I spent some time working on a few things related to my website and I wrote a new blog post about RSS-to-Email. Getting a listserv out from the posts I’ve written has turned out to be a bit more difficult than I expected. I went into more details in the post.
And for the socially ravenous ones of my cohort, we had a second week meet-and-greet session where we had a chance to chat with each other some more during the half-hour block. I chatted up a project idea I had a few years ago, and I’ve decided to give it another go during my batch.
I’ve had this project idea called
half_baked_data, which I envisioned as a way to scratch the itch of a bunch of different data projects I have wanted to tackle but didn’t necessarily want to build out a full web app experience. For this, I’m talking bite-sized data projects, like a day or a weekend-worth of time, using a tool I know well, Python, but done in a web-friendly manner.

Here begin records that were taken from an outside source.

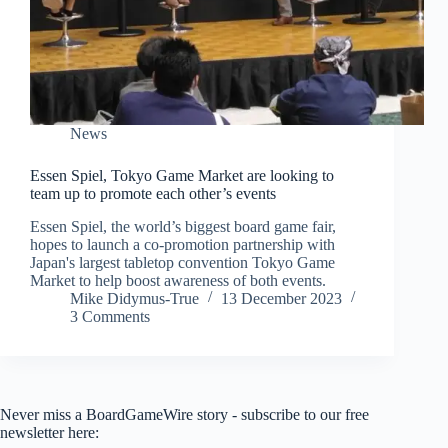
News
Essen Spiel, Tokyo Game Market are looking to
team up to promote each other’s events
Essen Spiel, the world’s biggest board game fair,
hopes to launch a co-promotion partnership with
Japan's largest tabletop convention Tokyo Game
Market to help boost awareness of both events.
Mike Didymus-True
13 December 2023
3 Comments
Never miss a BoardGameWire story - subscribe to our free
newsletter here: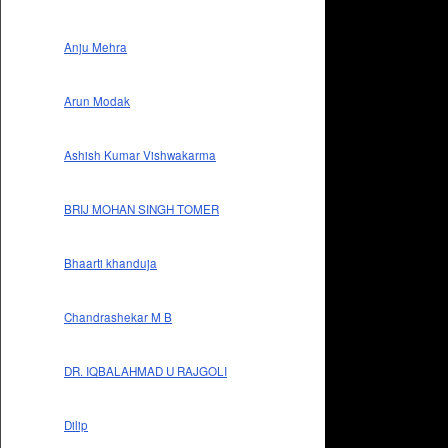
Anju Mehra
Arun Modak
Ashish Kumar Vishwakarma
BRIJ MOHAN SINGH TOMER
Bhaarti khanduja
Chandrashekar M B
DR. IQBALAHMAD U RAJGOLI
Dilip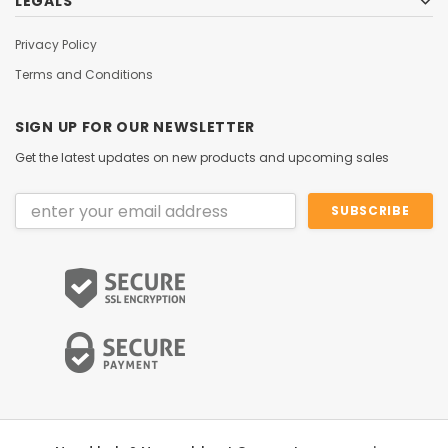
LEGALS
Privacy Policy
Terms and Conditions
SIGN UP FOR OUR NEWSLETTER
Get the latest updates on new products and upcoming sales
Email
Address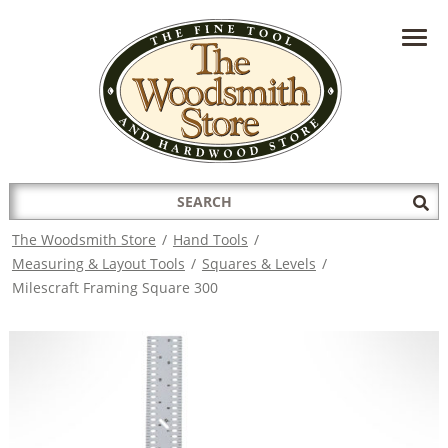
HAVE A QUESTION?
CONTACT US AT
INFO@THEWOODSMITHSTORE.COM
Search
Sub
for:
Sea
The Woodsmith Store
/
Hand Tools
/
Measuring & Layout Tools
/
Squares & Levels
/
Milescraft Framing Square 300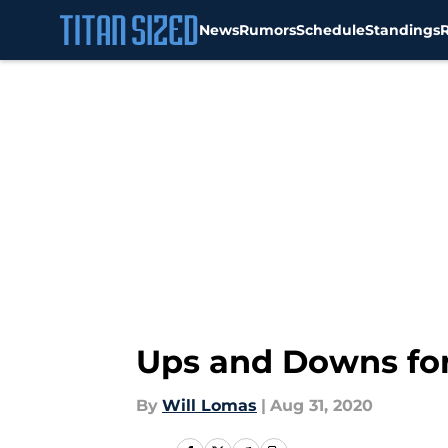
News
Rumors
Schedule
Standings
Skip to main content
Ups and Downs for
By
Will Lomas
|
Aug 31, 2020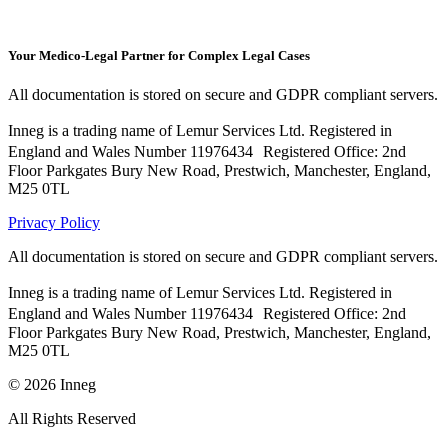
Your Medico-Legal Partner for Complex Legal Cases
All documentation is stored on secure and GDPR compliant servers.
Inneg is a trading name of Lemur Services Ltd. Registered in
England and Wales Number 11976434 Registered Office: 2nd
Floor Parkgates Bury New Road, Prestwich, Manchester, England,
M25 0TL
Privacy Policy
All documentation is stored on secure and GDPR compliant servers.
Inneg is a trading name of Lemur Services Ltd. Registered in
England and Wales Number 11976434 Registered Office: 2nd
Floor Parkgates Bury New Road, Prestwich, Manchester, England,
M25 0TL
©
2026
Inneg
All Rights Reserved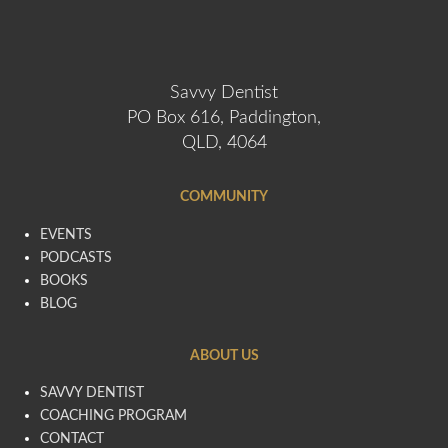
Savvy Dentist
PO Box 616, Paddington,
QLD, 4064
COMMUNITY
EVENTS
PODCASTS
BOOKS
BLOG
ABOUT US
SAVVY DENTIST
COACHING PROGRAM
CONTACT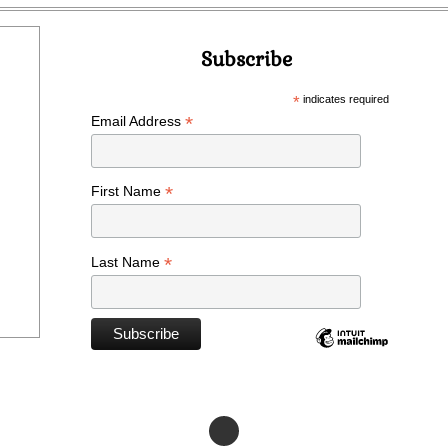
Subscribe
*
indicates required
*
Email Address
*
First Name
*
Last Name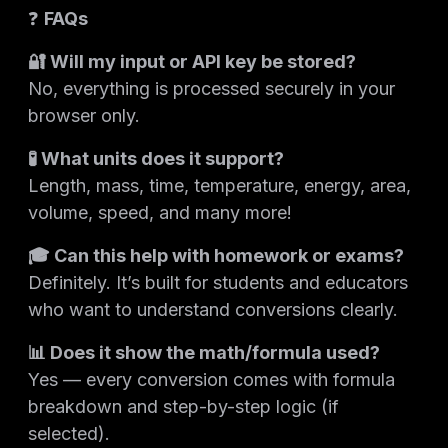
❓
FAQs
🔐 Will my input or API key be stored?
No, everything is processed securely in your
browser only.
🧪 What units does it support?
Length, mass, time, temperature, energy, area,
volume, speed, and many more!
🎓 Can this help with homework or exams?
Definitely. It’s built for students and educators
who want to understand conversions clearly.
📊 Does it show the math/formula used?
Yes — every conversion comes with formula
breakdown and step-by-step logic (if
selected).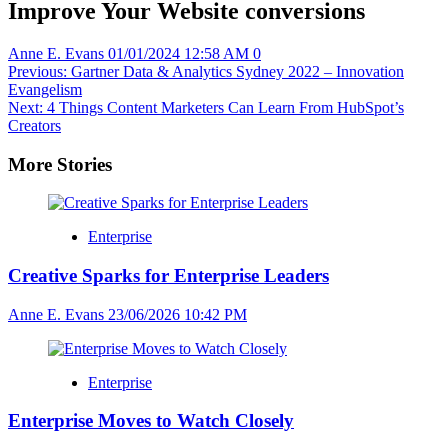
Improve Your Website conversions
Anne E. Evans
01/01/2024 12:58 AM
0
Post
Previous:
Gartner Data & Analytics Sydney 2022 – Innovation
Evangelism
navigation
Next:
4 Things Content Marketers Can Learn From HubSpot’s
Creators
More Stories
Enterprise
Creative Sparks for Enterprise Leaders
Anne E. Evans
23/06/2026 10:42 PM
Enterprise
Enterprise Moves to Watch Closely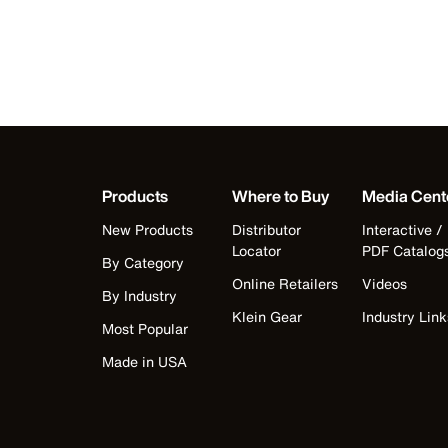
Products
Where to Buy
Media Cent
New Products
Distributor
Interactive /
Locator
PDF Catalog
By Category
Online Retailers
Videos
By Industry
Klein Gear
Industry Link
Most Popular
Made in USA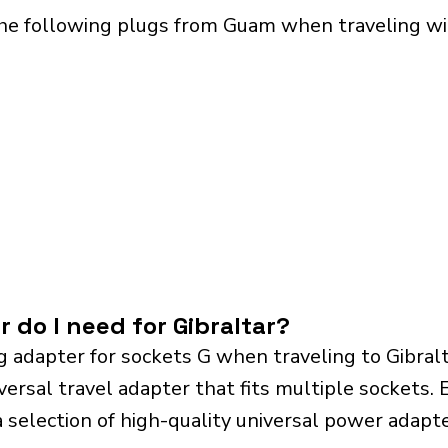
he following plugs from Guam when traveling with
 do I need for Gibraltar?
g adapter for sockets G when traveling to Gibral
sal travel adapter that fits multiple sockets. Es
a selection of high-quality universal power adapte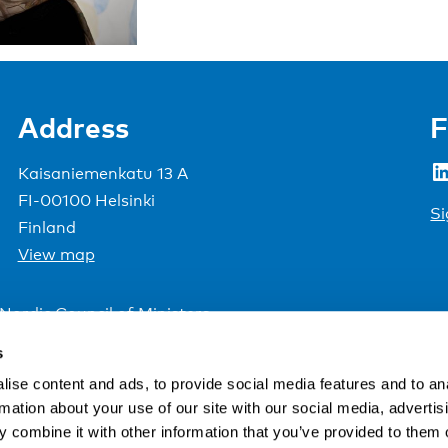
Address
F
LinkedIn
Kaisaniemenkatu 13 A
FI-00100 Helsinki
Si
Finland
View map
Nordic Council of Ministers
.
s
ise content and ads, to provide social media features and to an
rmation about your use of our site with our social media, advertis
 combine it with other information that you’ve provided to them o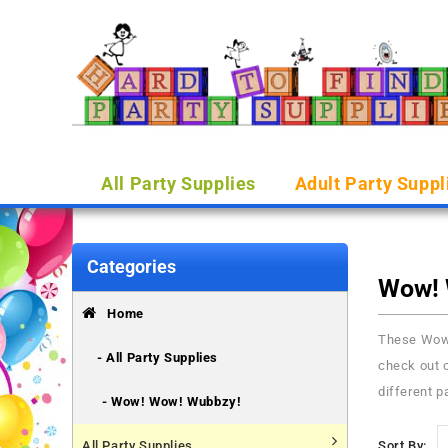
All Party Supplies
Adult Party Suppl
Categories
Wow! 
Home
These Wow 
- All Party Supplies
check out o
different p
- Wow! Wow! Wubbzy!
All Party Supplies
Sort By:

As luck would have it, the Jupyterlite project has been chugging along and has ironed out a lot of the rough patches I was facing and it’s given me confidence to give my project idea a fighting chance.
For the uninitiated, Jupyterlite is a beautiful marriage of Pyodide, a Python distribution for the browser, and JupyterLab. The site I’m hosting is a Jupyterlite instance that will house a bunch of different mini-data projects and I can quickly demo it there and readers can then tinker with it.
My weekend included a Friday night full of clubbing at a party called Menergy until 7am, a Saturday afternoon long run (10 miles) to Chateau des Vincennes followed by an evening picnic along the Seine with some friends, concluding with a Sunday afternoon in Parc Buttes-Chaumont and an fun-filled evening at Rosa Bonheur.
Nomadic Recurse Runs of the Week
I decided to incorporate sightseeing and running with my run program while here. It’ll be a great way to see other parts of Paris and share them along here.